Once the pictures are set aside, reproduce the entries below exactly.

_ _ _ _ _

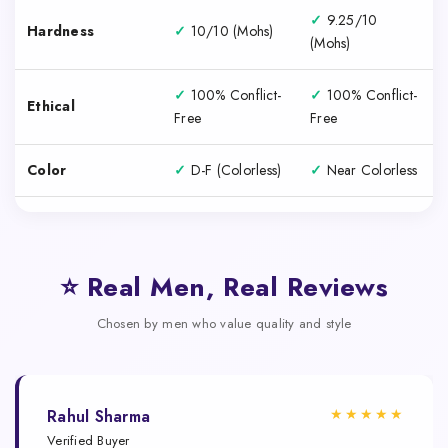
✓
9.25/10
Hardness
✓
10/10 (Mohs)
(Mohs)
✓
100% Conflict-
✓
100% Conflict-
Ethical
Free
Free
Color
✓
D-F (Colorless)
✓
Near Colorless
⭐ Real Men, Real Reviews
Chosen by men who value quality and style
★★★★★
Rahul Sharma
Verified Buyer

_ _ _ _ _

■ ANSWER TO THIS TASK ■
✓
9.25/10
Hardness
✓
10/10 (Mohs)
(Mohs)
✓
100% Conflict-
✓
100% Conflict-
Ethical
Free
Free
Color
✓
D-F (Colorless)
✓
Near Colorless
⭐ Real Men, Real Reviews
Chosen by men who value quality and style
★★★★★
Rahul Sharma
Verified Buyer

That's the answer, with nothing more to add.